At the time of the disaster, most English football stadiums had high steel fencing between the spectators and the playing field in response to pitch invasions. Hooliganism had affected the sport for some years, and was particularly rife in England. From 1974, when these security standards were put in place, crushes occurred in several English stadiums.

This would all change with the Taylor enquiry and all seated stadia at the top level. For many in the lower leagues this wasn't an option but money was spent to try arrange for more seating and less terracing.

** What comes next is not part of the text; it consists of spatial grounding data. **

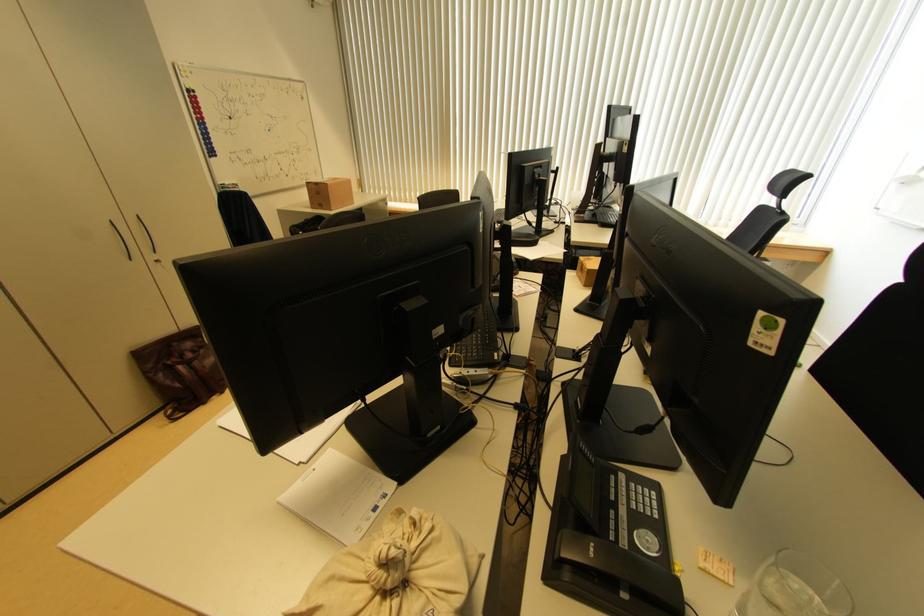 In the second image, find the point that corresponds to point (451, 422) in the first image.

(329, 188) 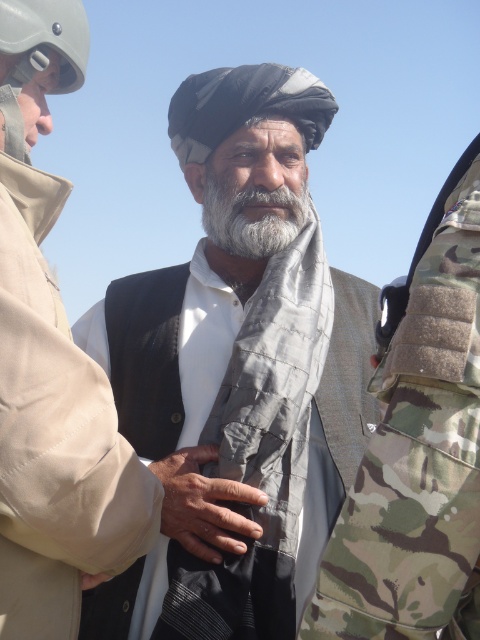 Question: Can you confirm if gray quilted scarf at center is thinner than dry skin at center?

Choices:
 (A) no
 (B) yes

Answer: (A)

Question: Estimate the real-world distances between objects in this image. Which object is farther from the gray quilted scarf at center?

Choices:
 (A) white soft beard at center
 (B) dry skin at center

Answer: (B)

Question: Which of the following is the closest to the observer?

Choices:
 (A) gray quilted scarf at center
 (B) dry skin at center
 (C) white matte scarf at center

Answer: (C)

Question: Which point is closer to the camera?

Choices:
 (A) (57, 365)
 (B) (204, 192)
 (C) (180, 508)
 (D) (241, 486)

Answer: (A)

Question: Is dry skin at center smaller than white soft beard at center?

Choices:
 (A) no
 (B) yes

Answer: (B)

Question: Does gray quilted scarf at center appear over white soft beard at center?

Choices:
 (A) yes
 (B) no

Answer: (B) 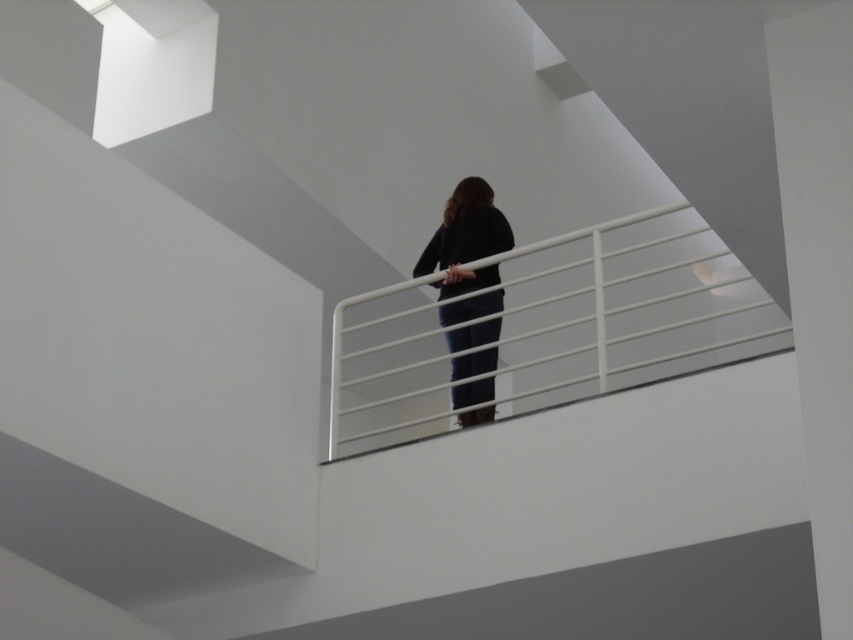 Which of these two, white metal rail at upper center or black matte pants at center, stands taller?

With more height is white metal rail at upper center.

Is white metal rail at upper center below black matte pants at center?

No.

The height and width of the screenshot is (640, 853). What do you see at coordinates (624, 307) in the screenshot? I see `white metal rail at upper center` at bounding box center [624, 307].

Locate an element on the screen. white metal rail at upper center is located at coordinates (624, 307). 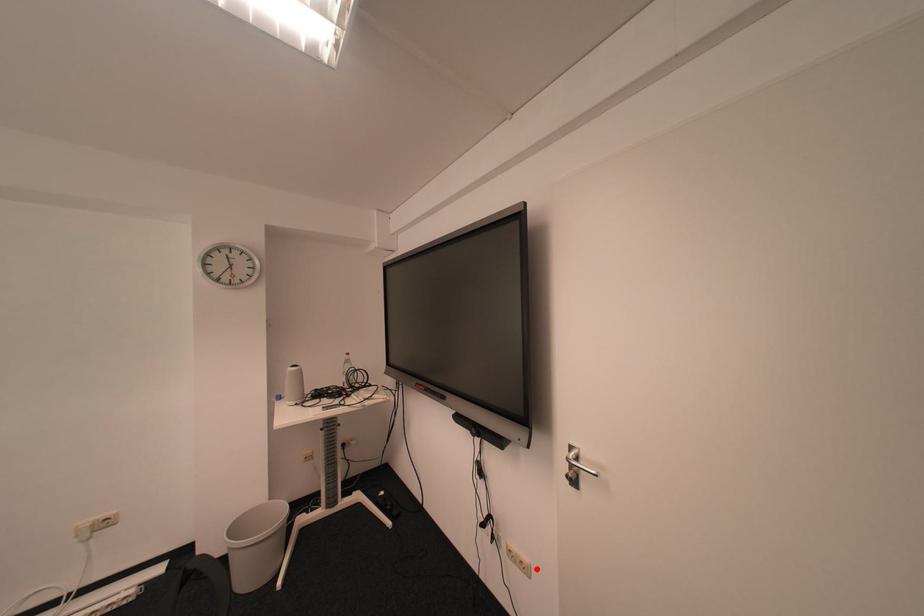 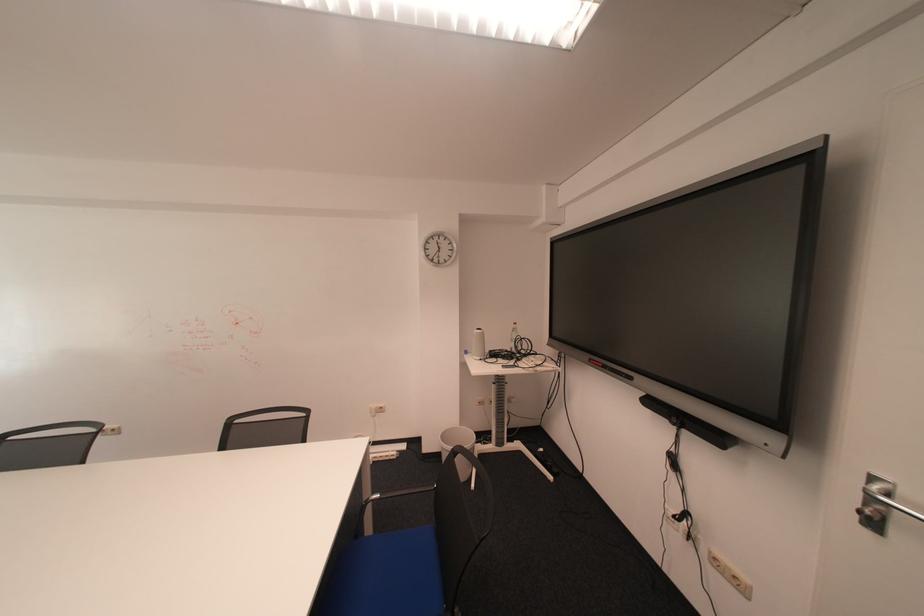 Find the pixel in the second image that matches the highlighted location in the first image.

(751, 586) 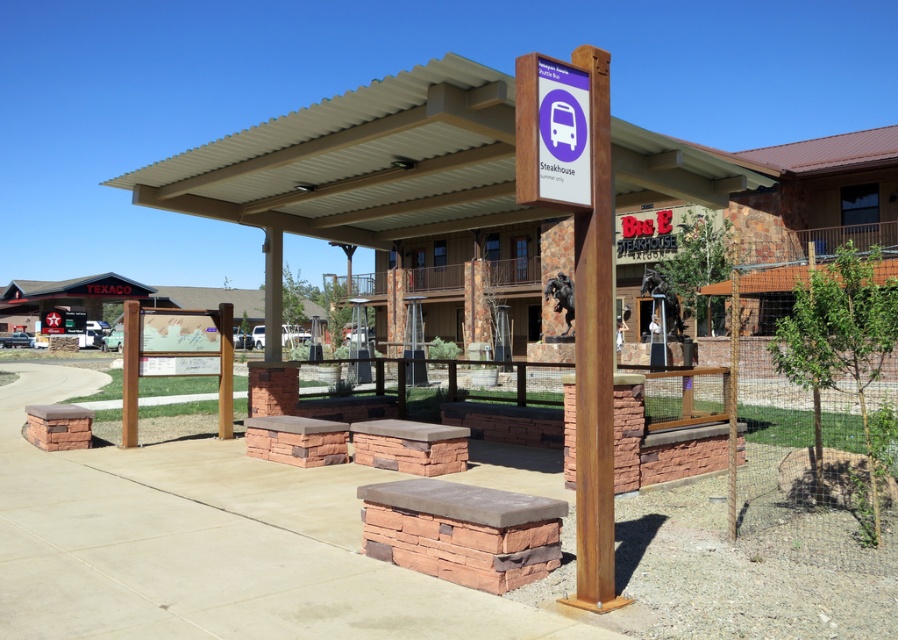 Which is behind, point (600, 248) or point (128, 364)?

The point (128, 364) is more distant.

Is point (584, 550) farther from camera compared to point (126, 419)?

No.

At what (x,y) coordinates should I click in order to perform the action: click on rustic wood signpost at center. Please return your answer as a coordinate pair (x, y). The width and height of the screenshot is (898, 640). Looking at the image, I should click on (594, 355).

Is point (596, 444) more distant than point (564, 198)?

No, (596, 444) is closer to viewer.

How distant is rustic wood signpost at center from purple matte sign at upper center?

rustic wood signpost at center is 32.10 centimeters away from purple matte sign at upper center.

Identify the location of rustic wood signpost at center. Image resolution: width=898 pixels, height=640 pixels. (594, 355).

You are a GUI agent. You are given a task and a screenshot of the screen. Output one action in this format:
    pyautogui.click(x=<x>, y=<y>)
    Task: Click on the rustic wood signpost at center
    The width and height of the screenshot is (898, 640).
    Given the screenshot: What is the action you would take?
    pyautogui.click(x=594, y=355)

Which is below, brown corrugated metal canopy at center or rustic wood signpost at center?

rustic wood signpost at center is below.

Is brown corrugated metal canopy at center smaller than rustic wood signpost at center?

No.

Is point (425, 156) positioned before point (597, 564)?

No, it is behind (597, 564).

The height and width of the screenshot is (640, 898). I want to click on brown corrugated metal canopy at center, so click(359, 163).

In Ireland, Shelbourne would lead the way with the investment of Tony Donnelly's money and in the mid-nineties made something completely unheard of in League of Ireland all-seated stadium and others followed. Though conditions still lack at certain clubs...

Finn Harps will tell you the move to Stranorlar can't come soon enough , and both Tolka and Dalymount have had to close the Ballybough End and Tramway End respectively. But the move forward has been lead, eventually, by Rovers magnificent Tallaght Stadium, the all-seated Turners Cross, Waterford's RSC and revamped versions of the Brandywell, Oriel Park, Terryland and Sligo Rovers, which makes the chances of the following below ever less likely.

Seasoned war weary, battle hardened fans will tell you a move to all seated stadium has diluted the atmosphere at their grounds. The Shed at Cork was one of the last bastions of old school stands that created a great atmosphere at Turners Cross while the Shed at the Showgrounds in Sligo has been replaced with a superb facility at Rovers but many lament the loss of their shed.

We are now in unprecedented times. Times that might dictate that we have grounds with social distancing at a football match where we cant hug fans after a last minute goal?

What the future holds I'm not sure, but the days of hopping onto a roof and singing like a madman and dicing with death are, thankfully, well behind us.